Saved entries
++++++
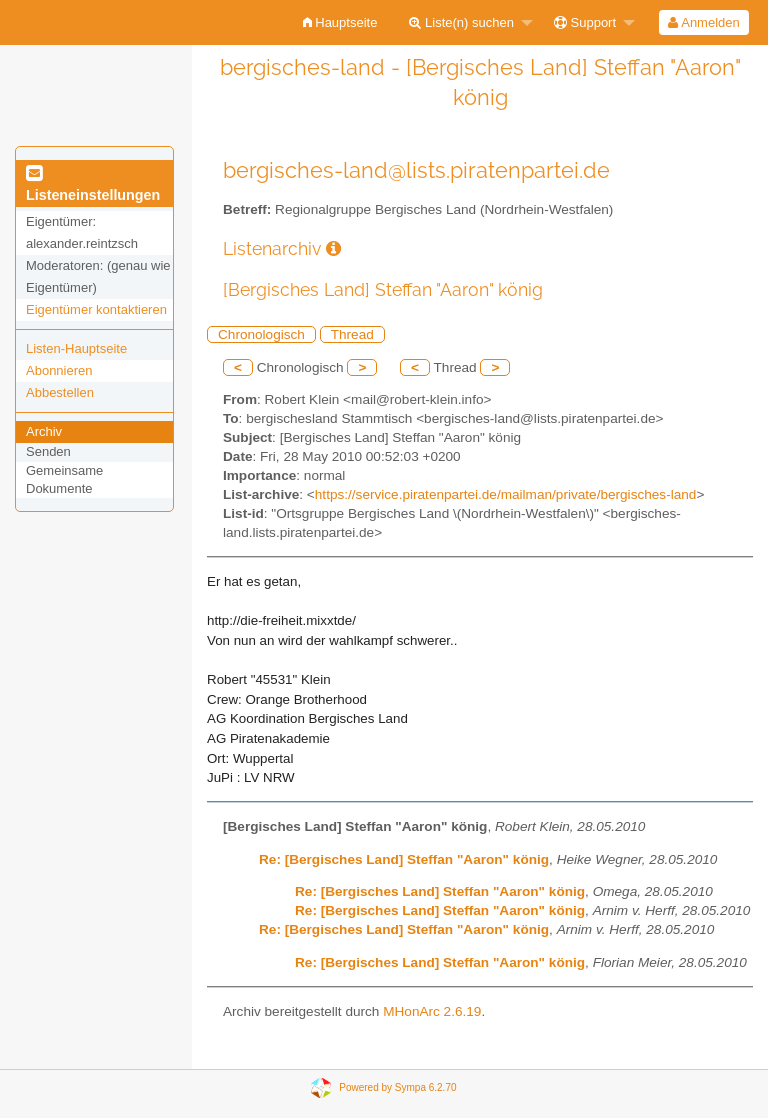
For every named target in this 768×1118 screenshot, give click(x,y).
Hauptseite (340, 22)
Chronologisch (261, 334)
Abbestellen (60, 392)
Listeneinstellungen (93, 185)
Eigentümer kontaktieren (96, 309)
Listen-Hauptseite (76, 348)
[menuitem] (340, 22)
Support (585, 22)
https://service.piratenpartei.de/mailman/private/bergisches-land (506, 494)
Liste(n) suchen (461, 22)
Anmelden (703, 22)
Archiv (44, 431)
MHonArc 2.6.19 (432, 1011)
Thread (352, 334)
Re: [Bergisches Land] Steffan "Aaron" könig (404, 859)
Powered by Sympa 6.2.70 (397, 1086)
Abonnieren (59, 370)
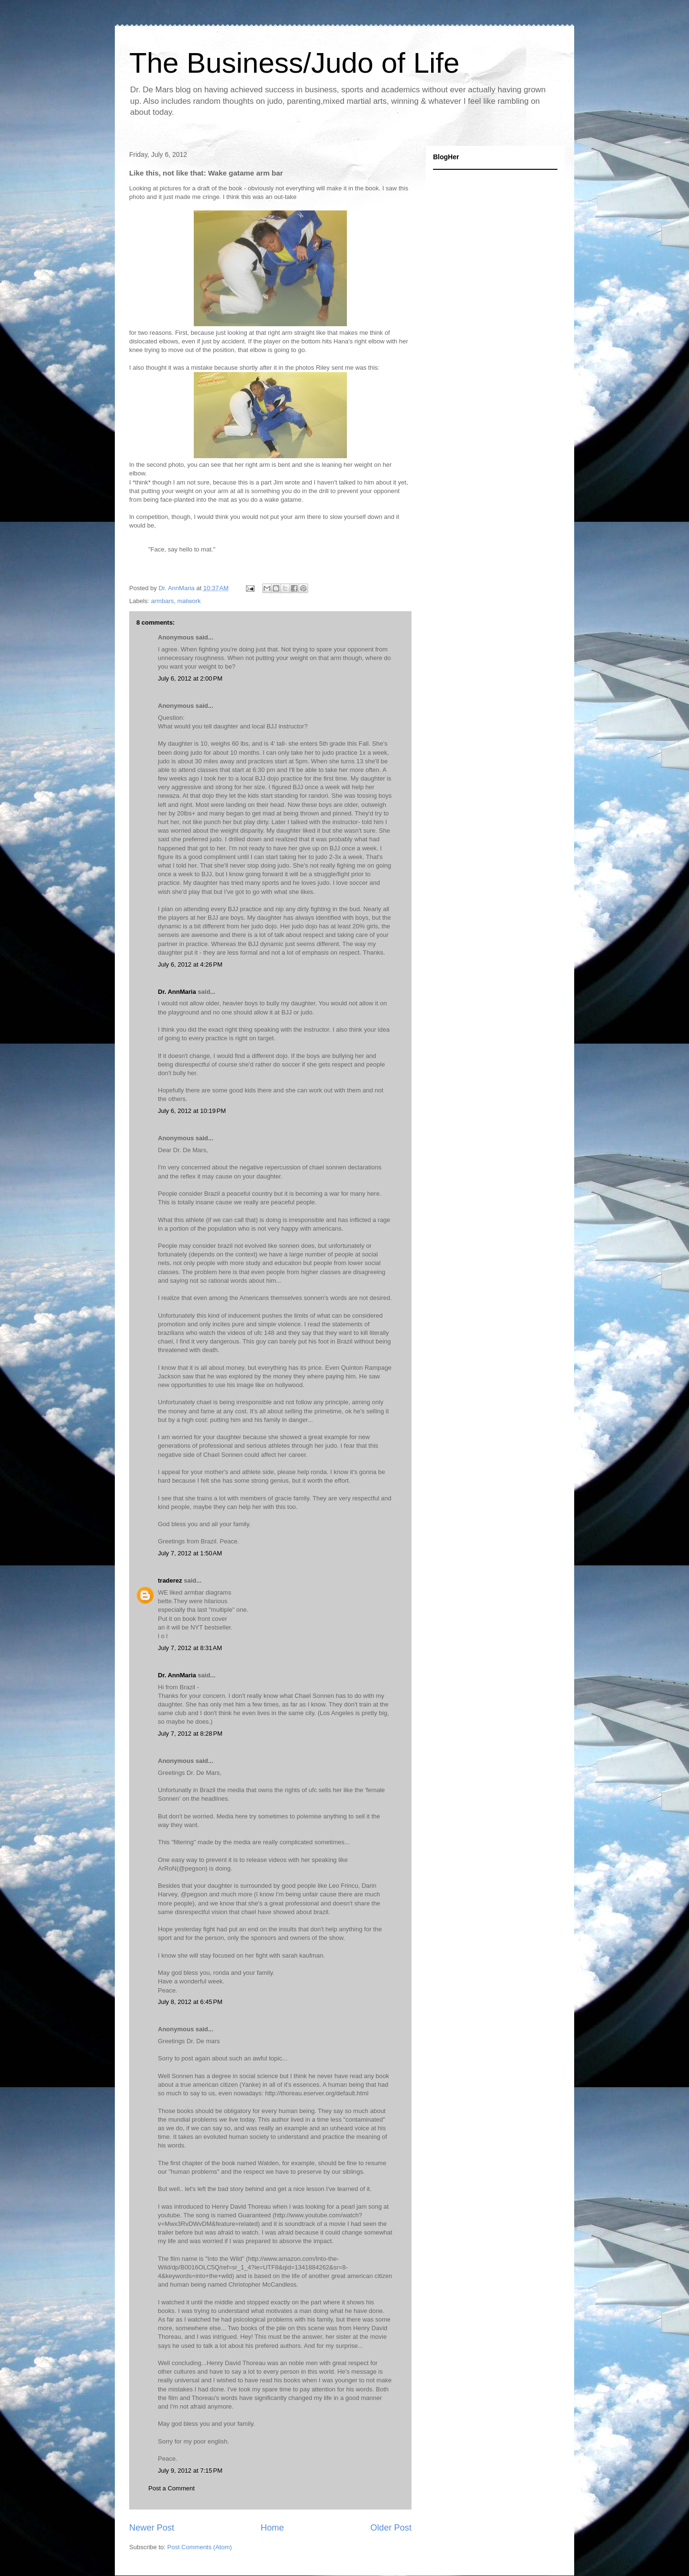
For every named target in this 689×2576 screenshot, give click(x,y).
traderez (170, 1580)
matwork (188, 601)
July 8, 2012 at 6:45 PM (190, 2001)
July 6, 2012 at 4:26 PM (190, 964)
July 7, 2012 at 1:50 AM (190, 1553)
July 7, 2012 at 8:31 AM (190, 1647)
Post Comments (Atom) (199, 2547)
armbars (162, 601)
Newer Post (151, 2527)
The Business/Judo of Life (294, 63)
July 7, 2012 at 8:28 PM (190, 1733)
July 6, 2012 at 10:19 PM (192, 1110)
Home (272, 2527)
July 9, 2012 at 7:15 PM (190, 2470)
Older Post (390, 2527)
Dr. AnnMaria (177, 991)
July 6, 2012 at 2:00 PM (190, 678)
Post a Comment (171, 2488)
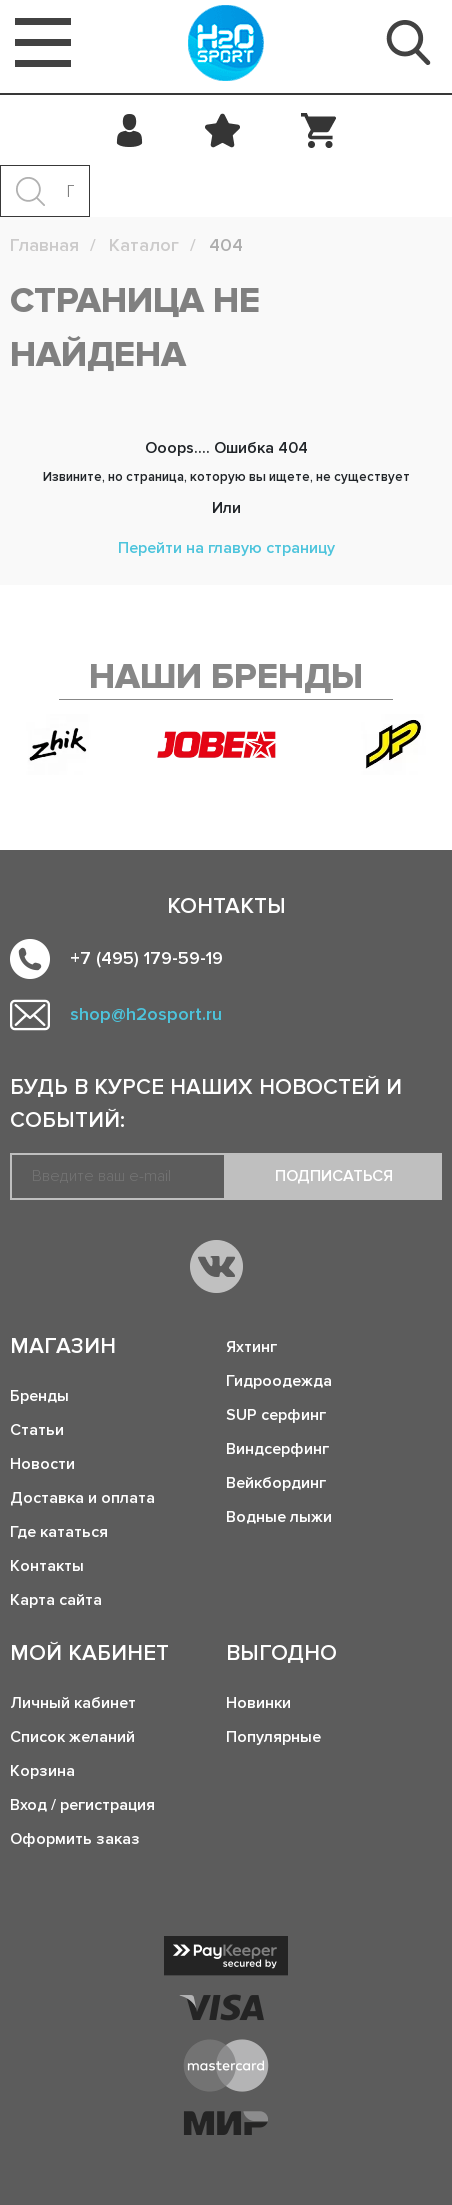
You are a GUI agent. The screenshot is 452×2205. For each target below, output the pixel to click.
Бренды (39, 1396)
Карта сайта (56, 1600)
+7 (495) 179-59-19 (146, 958)
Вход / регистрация (82, 1805)
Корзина (42, 1771)
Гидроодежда (279, 1381)
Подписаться (334, 1176)
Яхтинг (251, 1347)
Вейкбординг (276, 1483)
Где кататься (59, 1532)
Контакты (47, 1566)
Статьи (37, 1430)
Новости (42, 1464)
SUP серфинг (276, 1415)
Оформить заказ (75, 1839)
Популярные (273, 1737)
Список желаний (72, 1737)
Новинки (258, 1703)
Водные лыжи (279, 1517)
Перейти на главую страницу (226, 548)
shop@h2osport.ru (146, 1014)
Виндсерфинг (277, 1449)
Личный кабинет (73, 1703)
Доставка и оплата (82, 1498)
++++++
What you have to do - From the first line of the entries above down to the line holding "Подписаться (334, 1176)", quote each line exactly and nothing else, skipping pictures.

Task solution -
For every named target in this 768×1118 screenshot, give click(x,y).
Hauptseite (340, 22)
Chronologisch (261, 334)
Abbestellen (60, 392)
Listeneinstellungen (93, 185)
Eigentümer kontaktieren (96, 309)
Listen-Hauptseite (76, 348)
[menuitem] (340, 22)
Support (585, 22)
https://service.piratenpartei.de/mailman/private/bergisches-land (506, 494)
Liste(n) suchen (461, 22)
Anmelden (703, 22)
Archiv (44, 431)
MHonArc 2.6.19 (432, 1011)
Thread (352, 334)
Re: [Bergisches Land] Steffan "Aaron" könig (404, 859)
Powered by Sympa 6.2.70 (397, 1086)
Abonnieren (59, 370)
For every named target in this 689×2576 screenshot, give click(x,y).
traderez (170, 1580)
matwork (188, 601)
July 8, 2012 at 6:45 PM (190, 2001)
July 6, 2012 at 4:26 PM (190, 964)
July 7, 2012 at 1:50 AM (190, 1553)
July 7, 2012 at 8:31 AM (190, 1647)
Post Comments (Atom) (199, 2547)
armbars (162, 601)
Newer Post (151, 2527)
The Business/Judo of Life (294, 63)
July 7, 2012 at 8:28 PM (190, 1733)
July 6, 2012 at 10:19 PM (192, 1110)
Home (272, 2527)
July 9, 2012 at 7:15 PM (190, 2470)
Older Post (390, 2527)
Dr. AnnMaria (177, 991)
July 6, 2012 at 2:00 PM (190, 678)
Post a Comment (171, 2488)
You are a GUI agent. The screenshot is 452×2205. For each target below, output the pixel to click.
Бренды (39, 1396)
Карта сайта (56, 1600)
+7 (495) 179-59-19 (146, 958)
Вход / регистрация (82, 1805)
Корзина (42, 1771)
Гидроодежда (279, 1381)
Подписаться (334, 1176)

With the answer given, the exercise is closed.